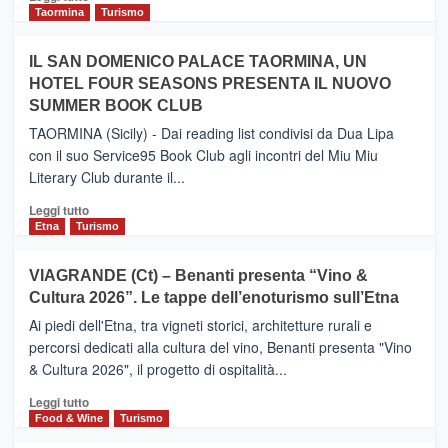
e
di
Taormina
Turismo
Zanzibar
più
operato
su
IL SAN DOMENICO PALACE TAORMINA, UN
da
PIEDIMONTE
Neos
HOTEL FOUR SEASONS PRESENTA IL NUOVO
ETNEO
SUMMER BOOK CLUB
–
Meta
TAORMINA (Sicily) - Dai reading list condivisi da Dua Lipa
turistica
con il suo Service95 Book Club agli incontri del Miu Miu
privilegiata
Literary Club durante il...
secondo
i
Leggi
Leggi tutto
dati
di
Etna
Turismo
di
più
Airbnb.
su
VIAGRANDE (Ct) – Benanti presenta “Vino &
Anche
IL
la
Cultura 2026”. Le tappe dell’enoturismo sull’Etna
SAN
Valle
DOMENICO
Ai piedi dell'Etna, tra vigneti storici, architetture rurali e
Alcantara
PALACE
percorsi dedicati alla cultura del vino, Benanti presenta "Vino
nei
TAORMINA,
& Cultura 2026", il progetto di ospitalità...
primi
UN
posti
HOTEL
Leggi
Leggi tutto
nella
FOUR
di
Food & Wine
Turismo
classifica
SEASONS
più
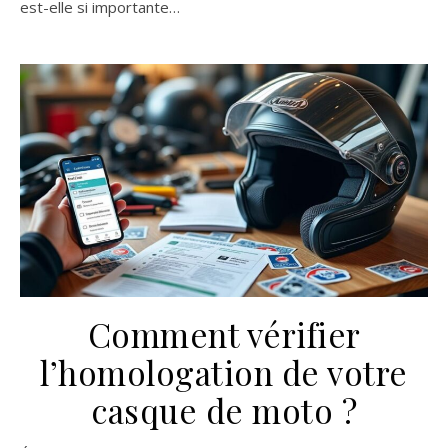
est-elle si importante…
Comment vérifier
l’homologation de votre
casque de moto ?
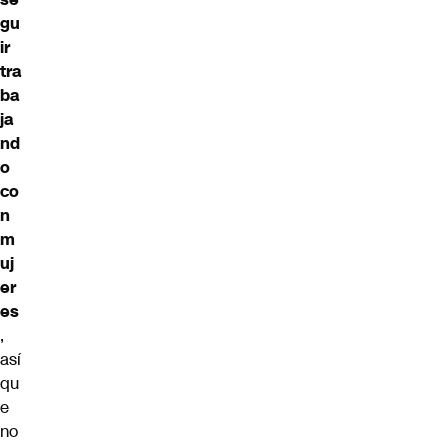
gu
ir
tra
ba
ja
nd
o
co
n
m
uj
er
es
,
así
qu
e
no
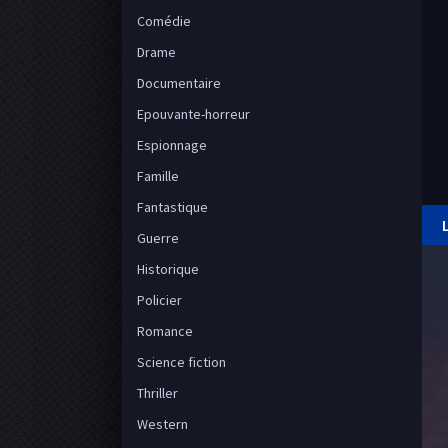
Comédie
Drame
Documentaire
Epouvante-horreur
Espionnage
Famille
Fantastique
Guerre
Historique
Policier
Romance
Science fiction
Thriller
Western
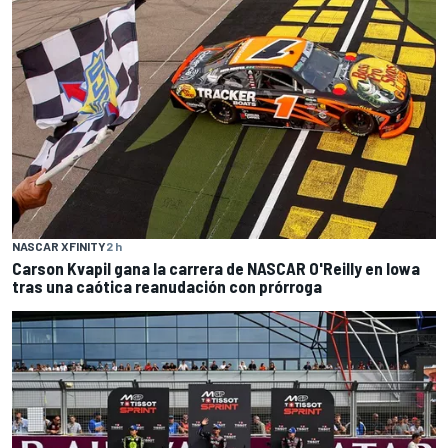
NASCAR XFINITY
2 h
Carson Kvapil gana la carrera de NASCAR O'Reilly en Iowa
tras una caótica reanudación con prórroga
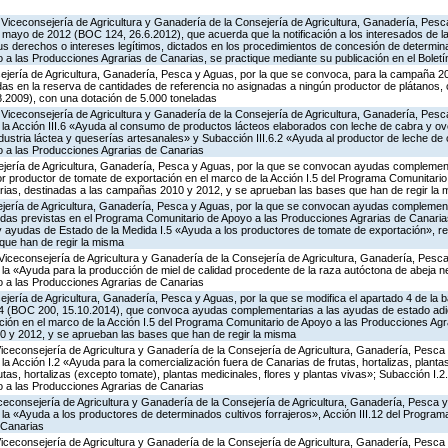
Viceconsejería de Agricultura y Ganadería de la Consejería de Agricultura, Ganadería, Pesc
 mayo de 2012 (BOC 124, 26.6.2012), que acuerda que la notificación a los interesados de l
sus derechos o intereses legítimos, dictados en los procedimientos de concesión de determi
 las Producciones Agrarias de Canarias, se practique mediante su publicación en el Boletín
ejería de Agricultura, Ganadería, Pesca y Aguas, por la que se convoca, para la campaña 20
idas en la reserva de cantidades de referencia no asignadas a ningún productor de plátanos,
8.2009), con una dotación de 5.000 toneladas
Viceconsejería de Agricultura y Ganadería de la Consejería de Agricultura, Ganadería, Pesc
a Acción III.6 «Ayuda al consumo de productos lácteos elaborados con leche de cabra y ovej
ndustria láctea y queserías artesanales» y Subacción III.6.2 «Ayuda al productor de leche de 
 a las Producciones Agrarias de Canarias
ejería de Agricultura, Ganadería, Pesca y Aguas, por la que se convocan ayudas complemen
or productor de tomate de exportación en el marco de la Acción I.5 del Programa Comunitario
ias, destinadas a las campañas 2010 y 2012, y se aprueban las bases que han de regir la
ejería de Agricultura, Ganadería, Pesca y Aguas, por la que se convocan ayudas complemen
as previstas en el Programa Comunitario de Apoyo a las Producciones Agrarias de Canarias
ayudas de Estado de la Medida I.5 «Ayuda a los productores de tomate de exportación», re
que han de regir la misma
Viceconsejería de Agricultura y Ganadería de la Consejería de Agricultura, Ganadería, Pesca
 «Ayuda para la producción de miel de calidad procedente de la raza autóctona de abeja neg
 a las Producciones Agrarias de Canarias
jería de Agricultura, Ganadería, Pesca y Aguas, por la que se modifica el apartado 4 de la ba
4 (BOC 200, 15.10.2014), que convoca ayudas complementarias a las ayudas de estado adic
ción en el marco de la Acción I.5 del Programa Comunitario de Apoyo a las Producciones Agr
 y 2012, y se aprueban las bases que han de regir la misma
Viceconsejería de Agricultura y Ganadería de la Consejería de Agricultura, Ganadería, Pesca
 Acción I.2 «Ayuda para la comercialización fuera de Canarias de frutas, hortalizas, planta
tas, hortalizas (excepto tomate), plantas medicinales, flores y plantas vivas»; Subacción I.2
 a las Producciones Agrarias de Canarias
iceconsejería de Agricultura y Ganadería de la Consejería de Agricultura, Ganadería, Pesca y
a «Ayuda a los productores de determinados cultivos forrajeros», Acción III.12 del Progra
 Canarias
Viceconsejería de Agricultura y Ganadería de la Consejería de Agricultura, Ganadería, Pesca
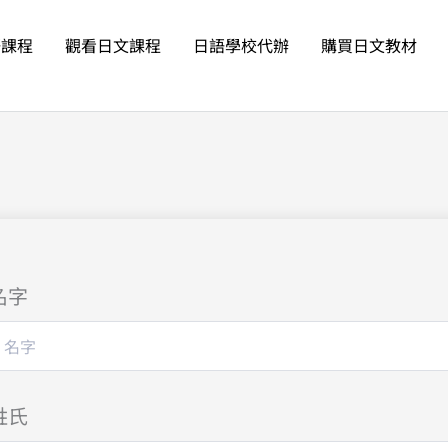
語課程
觀看日文課程
日語學校代辦
購買日文教材
名字
姓氏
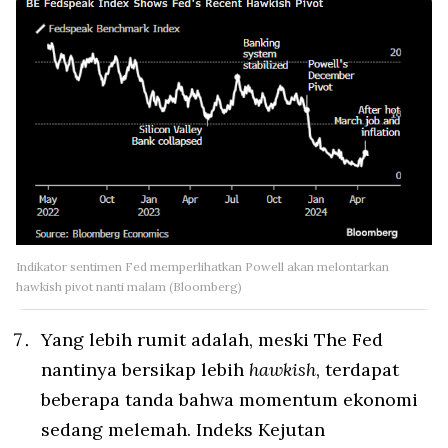
Indikator sentimen Fed memperlihatkan Powell akan melontarkan
hawkish pivot nanti malam (Bloomberg)
Yang lebih rumit adalah, meski The Fed
nantinya bersikap lebih
hawkish
, terdapat
beberapa tanda bahwa momentum ekonomi
sedang melemah. Indeks Kejutan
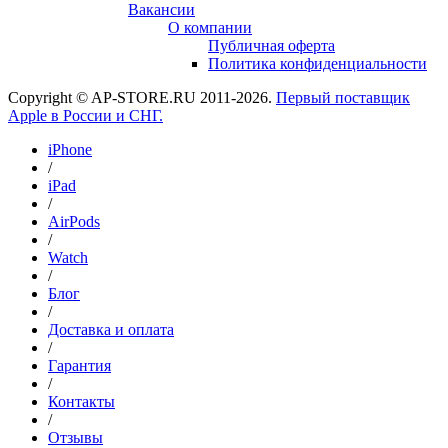
Вакансии
О компании
Публичная оферта
Политика конфиденциальности
Copyright © AP-STORE.RU 2011-2026.
Первый поставщик
Apple в России и СНГ.
iPhone
/
iPad
/
AirPods
/
Watch
/
Блог
/
Доставка и оплата
/
Гарантия
/
Контакты
/
Отзывы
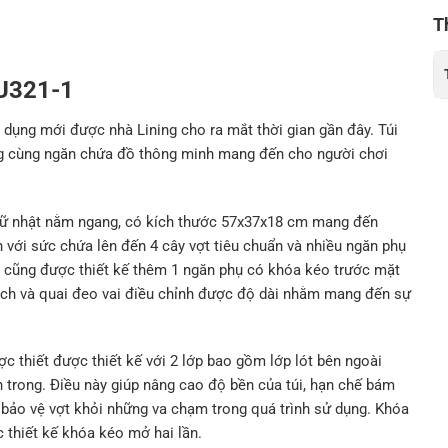
T
DU321-1
dụng mới được nhà Lining cho ra mắt thời gian gần đây. Túi
rang cùng ngăn chứa đồ thông minh mang đến cho người chơi
chữ nhật nằm ngang, có kích thước 57x37x18 cm mang đến
 với sức chứa lên đến 4 cây vợt tiêu chuẩn và nhiều ngăn phụ
ài cũng được thiết kế thêm 1 ngăn phụ có khóa kéo trước mặt
 xách và quai đeo vai điều chỉnh được độ dài nhằm mang đến sự
 thiết được thiết kế với 2 lớp bao gồm lớp lót bên ngoài
n trong. Điều này giúp nâng cao độ bền của túi, hạn chế bám
 bảo vệ vợt khỏi những va chạm trong quá trình sử dụng. Khóa
 thiết kế khóa kéo mở hai lần.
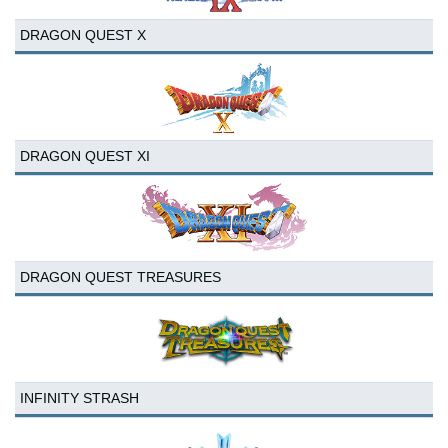
DRAGON QUEST X
DRAGON QUEST XI
DRAGON QUEST TREASURES
INFINITY STRASH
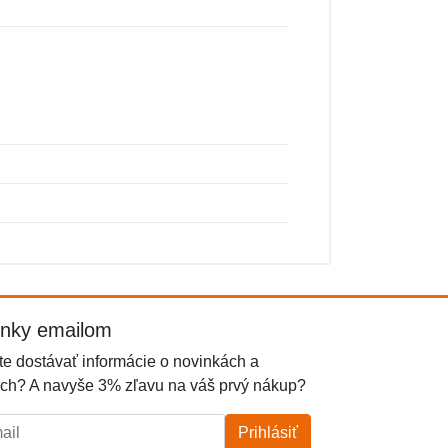
inky emailom
e dostávať informácie o novinkách a
ch? A navyše 3% zľavu na váš prvý nákup?
l:
Prihlásiť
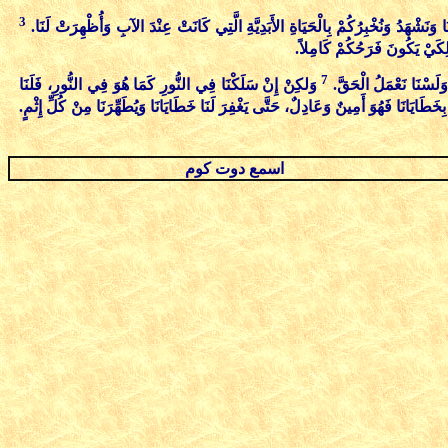
3
َا وَنَشْهَدُ وَنُخْبِرُكُمْ بِالْحَيَاةِ الأَبَدِيَّةِ الَّتِي كَانَتْ عِنْدَ الآبِ وَأُظْهِرَتْ لَنَا.
 لِكَيْ يَكُونَ فَرَحُكُمْ كَامِلاً.
7
وَلَسْنَا نَعْمَلُ الْحَقَّ.
وَلكِنْ إِنْ سَلَكْنَا فِي النُّورِ كَمَا هُوَ فِي النُّورِ، فَلَنَا
بِخَطَايَانَا فَهُوَ أَمِينٌ وَعَادِلٌ، حَتَّى يَغْفِرَ لَنَا خَطَايَانَا وَيُطَهِّرَنَا مِنْ كُلِّ إِثْمٍ.
اسمع دوت كوم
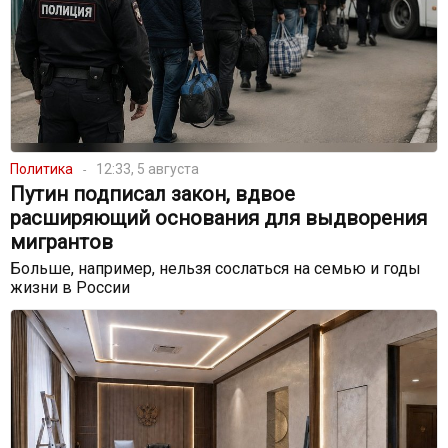
Политика
12:33, 5 августа
Путин подписал закон, вдвое
расширяющий основания для выдворения
мигрантов
Больше, например, нельзя сослаться на семью и годы
жизни в России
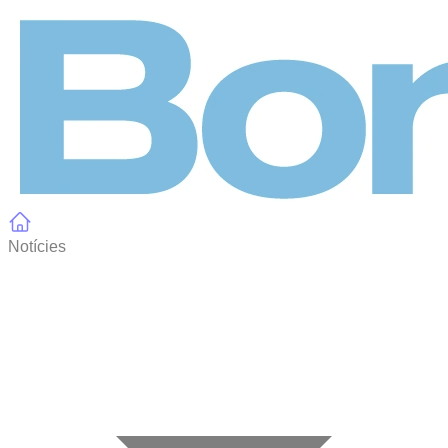
Panell de gestió de galetes
Notícies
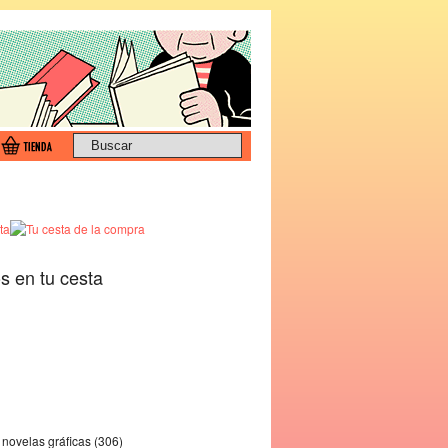
os en tu cesta
novelas gráficas (306)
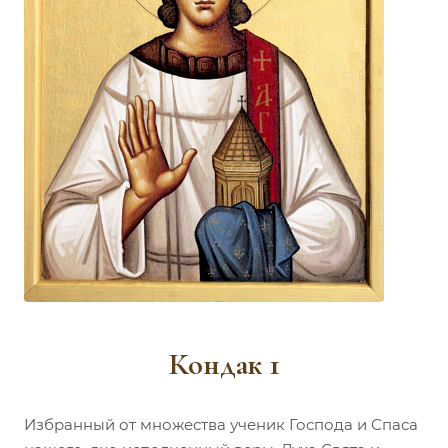
Кондак 1
Избранный от множества ученик Господа и Спаса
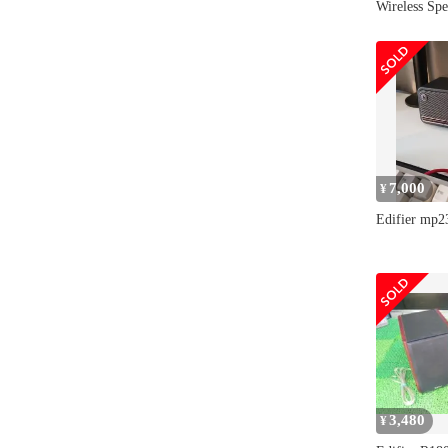
Wireless Spe
7,000
¥
Edifier 
3,480
¥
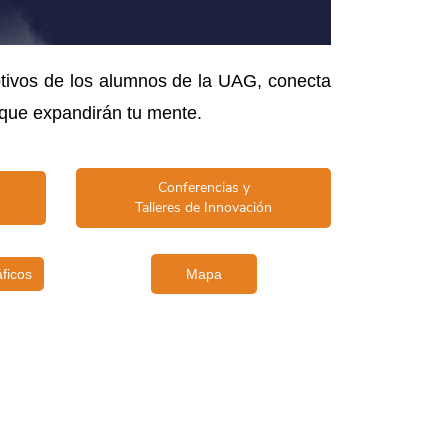
uptivos de los alumnos de la UAG, conecta
 que expandirán tu mente.
Conferencias y
Talleres de Innovación
ficos
Mapa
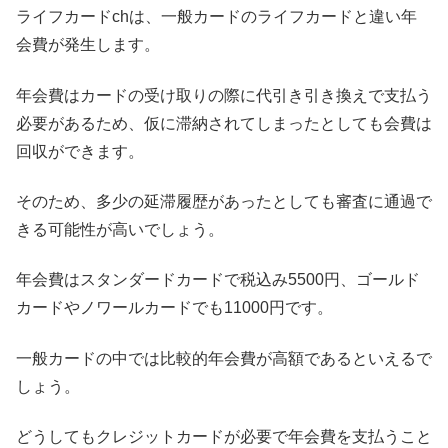
ライフカードchは、一般カードのライフカードと違い年
会費が発生します。
年会費はカードの受け取りの際に代引き引き換えで支払う
必要があるため、仮に滞納されてしまったとしても会費は
回収ができます。
そのため、多少の延滞履歴があったとしても審査に通過で
きる可能性が高いでしょう。
年会費はスタンダードカードで税込み5500円、ゴールド
カードやノワールカードでも11000円です。
一般カードの中では比較的年会費が高額であるといえるで
しょう。
どうしてもクレジットカードが必要で年会費を支払うこと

☆ ☆ ☆ ☆ ☆

_Exercise objective_. Retype only the lines above from the one with "Science fiction" through the one with "frutas, hortalizas, planta", exactly and with both ends. Images stay out.

_Output for this exercise_.
Science fiction
Thriller
Western
NASCAR XFINITY
2 h
Carson Kvapil gana la carrera de NASCAR O'Reilly en Iowa
tras una caótica reanudación con prórroga
Viceconsejería de Agricultura y Ganadería de la Consejería de Agricultura, Ganadería, Pesc
 mayo de 2012 (BOC 124, 26.6.2012), que acuerda que la notificación a los interesados de l
sus derechos o intereses legítimos, dictados en los procedimientos de concesión de determi
 las Producciones Agrarias de Canarias, se practique mediante su publicación en el Boletín
ejería de Agricultura, Ganadería, Pesca y Aguas, por la que se convoca, para la campaña 20
idas en la reserva de cantidades de referencia no asignadas a ningún productor de plátanos,
8.2009), con una dotación de 5.000 toneladas
Viceconsejería de Agricultura y Ganadería de la Consejería de Agricultura, Ganadería, Pesc
a Acción III.6 «Ayuda al consumo de productos lácteos elaborados con leche de cabra y ovej
ndustria láctea y queserías artesanales» y Subacción III.6.2 «Ayuda al productor de leche de 
 a las Producciones Agrarias de Canarias
ejería de Agricultura, Ganadería, Pesca y Aguas, por la que se convocan ayudas complemen
or productor de tomate de exportación en el marco de la Acción I.5 del Programa Comunitario
ias, destinadas a las campañas 2010 y 2012, y se aprueban las bases que han de regir la
ejería de Agricultura, Ganadería, Pesca y Aguas, por la que se convocan ayudas complemen
as previstas en el Programa Comunitario de Apoyo a las Producciones Agrarias de Canarias
ayudas de Estado de la Medida I.5 «Ayuda a los productores de tomate de exportación», re
que han de regir la misma
Viceconsejería de Agricultura y Ganadería de la Consejería de Agricultura, Ganadería, Pesca
 «Ayuda para la producción de miel de calidad procedente de la raza autóctona de abeja neg
 a las Producciones Agrarias de Canarias
jería de Agricultura, Ganadería, Pesca y Aguas, por la que se modifica el apartado 4 de la ba
4 (BOC 200, 15.10.2014), que convoca ayudas complementarias a las ayudas de estado adic
ción en el marco de la Acción I.5 del Programa Comunitario de Apoyo a las Producciones Agr
 y 2012, y se aprueban las bases que han de regir la misma
Viceconsejería de Agricultura y Ganadería de la Consejería de Agricultura, Ganadería, Pesca
 Acción I.2 «Ayuda para la comercialización fuera de Canarias de frutas, hortalizas, planta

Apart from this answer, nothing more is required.